I wanted to briefly share with you a quote which I think encapsulates your charges as legislators for the sovereign state of Utah. The following is from Governor Jonathan Trumbull, speaking to the state legislature in his state, Connecticut, in 1809:

Despairing of substantial relief from any other quarter, the people are now looking with anxious solicitude and hope, to the wisdom and direction of the Legislature of their own choice [their state legislature] ; and seem confident that some mode may be devised to remove the pressure under which they are at present suffering. To your collected wisdom and prudence they submit the task. And may it not be hoped, that, with our united efforts under a temperate, discreet and firm consideration of our situation and circumstances, we may be able by the influence of divine aid, to fulfil the just and reasonable expectations of our fellow citizens? Whenever our national legislature is led to overleap the prescribed bounds of their constitutional powers, on the State Legislatures, in great emergencies, devolves the arduous task—it is their right—it becomes their duty, to interpose their protecting shield between the right and liberty of the people, and the assumed power of the General Government.

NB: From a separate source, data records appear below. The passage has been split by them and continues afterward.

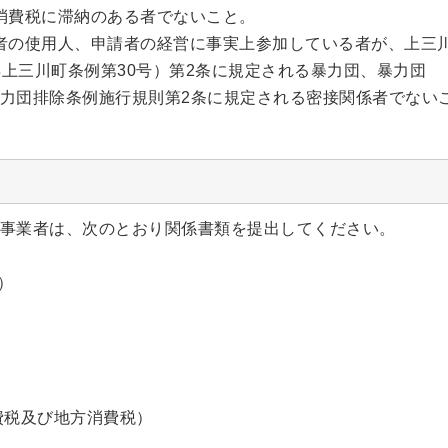
方消費税に滞納のある者でないこと。
申請者の使用人、申請者の経営に事実上参加している者が、上三
2)年上三川町条例第30号）第2条に規定される暴力団、暴力団
力団排除条例施行規則第2条に規定される密接関係者でない
事業者は、次のとおり関係書類を提出してください。
）
費税及び地方消費税）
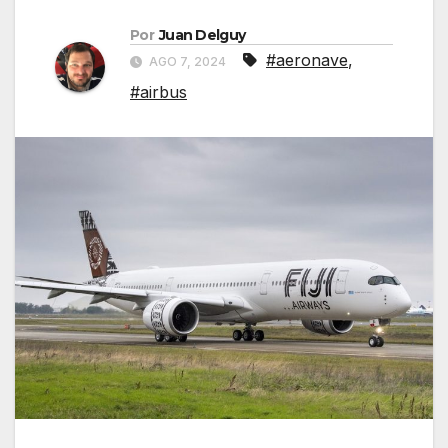
Por
Juan Delguy
#aeronave
,
AGO 7, 2024
#airbus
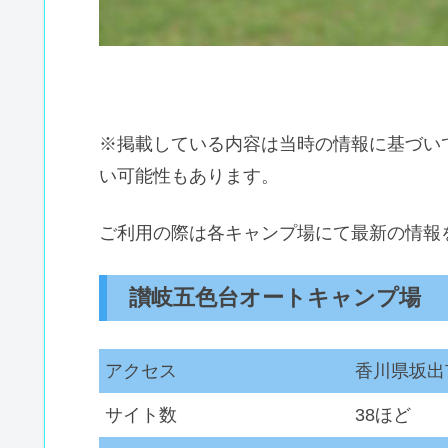
※掲載している内容は当時の情報に基づい
い可能性もあります。
ご利用の際は各キャンプ場にて最新の情報
讃岐五色台オートキャンプ場
アクセス
香川県坂出
サイト数
38ほど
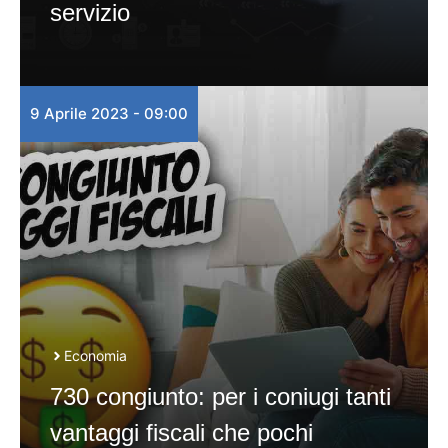
servizio
9 Aprile 2023 - 09:00
Economia
730 congiunto: per i coniugi tanti
vantaggi fiscali che pochi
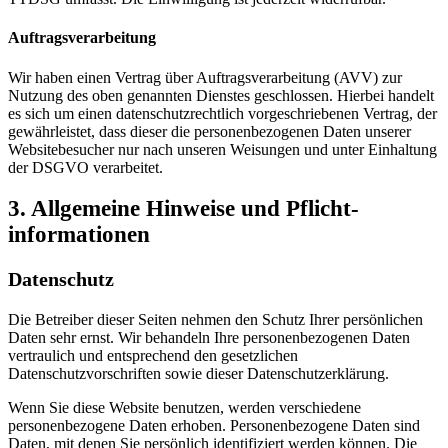
Auftragsverarbeitung
Wir haben einen Vertrag über Auftragsverarbeitung (AVV) zur
Nutzung des oben genannten Dienstes geschlossen. Hierbei handelt
es sich um einen datenschutzrechtlich vorgeschriebenen Vertrag, der
gewährleistet, dass dieser die personenbezogenen Daten unserer
Websitebesucher nur nach unseren Weisungen und unter Einhaltung
der DSGVO verarbeitet.
3. Allgemeine Hinweise und Pflicht­
informationen
Datenschutz
Die Betreiber dieser Seiten nehmen den Schutz Ihrer persönlichen
Daten sehr ernst. Wir behandeln Ihre personenbezogenen Daten
vertraulich und entsprechend den gesetzlichen
Datenschutzvorschriften sowie dieser Datenschutzerklärung.
Wenn Sie diese Website benutzen, werden verschiedene
personenbezogene Daten erhoben. Personenbezogene Daten sind
Daten, mit denen Sie persönlich identifiziert werden können. Die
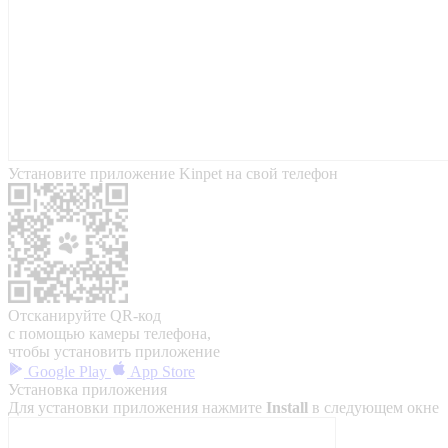
Установите приложение Kinpet на свой телефон
Отсканируйте QR-код
с помощью камеры телефона,
чтобы установить приложение
Google Play
App Store
Установка приложения
Для установки приложения нажмите
Install
в следующем окне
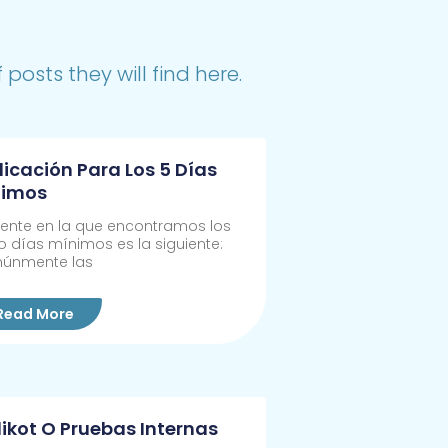
posts they will find here.
licación Para Los 5 Días
nimos
uente en la que encontramos los
o días mínimos es la siguiente:
únmente las
Read More
ikot O Pruebas Internas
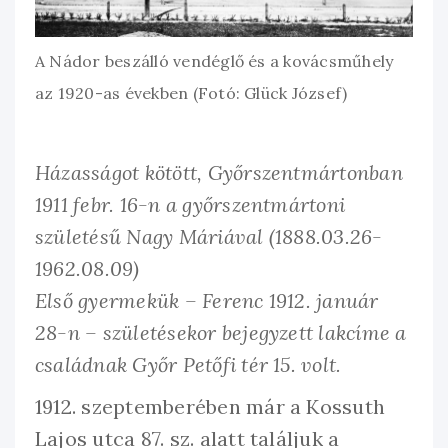
A Nádor beszálló vendéglő és a kovácsműhely
az 1920-as években (Fotó: Glück József)
Házasságot kötött, Győrszentmártonban
1911 febr. 16-n a győrszentmártoni
születésű Nagy Máriával (1888.03.26-
1962.08.09)
Első gyermekük – Ferenc 1912. január
28-n – születésekor bejegyzett lakcíme a
családnak Győr Petőfi tér 15. volt.
1912. szeptemberében már a Kossuth
Lajos utca 87. sz. alatt találjuk a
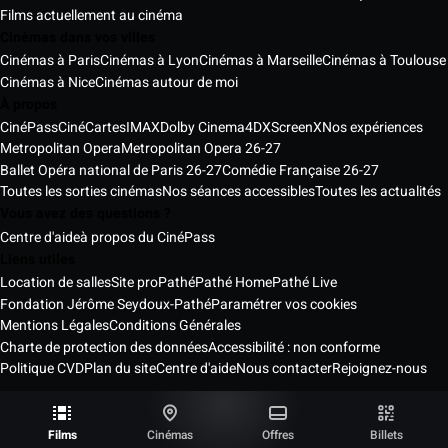
Films actuellement au cinéma
Cinémas dans vos villes
Cinémas à Paris
Cinémas à Lyon
Cinémas à Marseille
Cinémas à Toulouse
Cinémas à Nice
Cinémas autour de moi
À propos
CinéPass
CinéCartes
IMAX
Dolby Cinema
4DX
ScreenX
Nos expériences
Metropolitan Opera
Metropolitan Opera 26-27
Ballet Opéra national de Paris 26-27
Comédie Française 26-27
Toutes les sorties cinémas
Nos séances accessibles
Toutes les actualités
Vous avez des questions ?
Centre d'aide
à propos du CinéPass
Liens utiles
Location de salles
Site pro
Pathé
Pathé Home
Pathé Live
Fondation Jérôme Seydoux-Pathé
Paramétrer vos cookies
Mentions Légales
Conditions Générales
Charte de protection des données
Accessibilité : non conforme
Politique CVD
Plan du site
Centre d'aide
Nous contacter
Rejoignez-nous
Pathé Cinémas Services © 2026
Tous droits réservés ®
Films
Cinémas
Offres
Billets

This statement was made at the opening of a special session convened by Governor Trumbull to deal with an embargo enacted by President Thomas Jefferson. In addition to the above, he specifically declared that it would be “useful for the general good, if the State Legislatures were often to cast a watchful eye towards the general government, with a view, candidly to consider, and judiciously discern, whether the powers delegated to the United States are not exceeded, or are so exercised as to not interfere with or counteract those which are reserved by the people for their own management.”

Whether the subject be the TSA’s invasive screenings, the food bill which the U.S. Senate passed this morning, commercial regulation, health care mandates, or a host of other issues, it is readily apparent that a large number of situations exist in which the citizens of Utah “despair[] of relief”, looking to “the wisdom and direction” of you, our state legislators.

I submit the preceding quote for your consideration, in hopes that it will serve to emphasize the gravity of the issues that lay before us. I invite you to take the time to study the tools of interposition and nullification, and explore ways, leading up to our next general session in January, that you can demonstrate to your constituents, and Utahns as a whole, your commitment to holding up a “protecting shield between the right and liberty of the people, and the assumed power of the General Government.”

We at the Tenth Amendment Center stand ready to assist you in whatever way we can.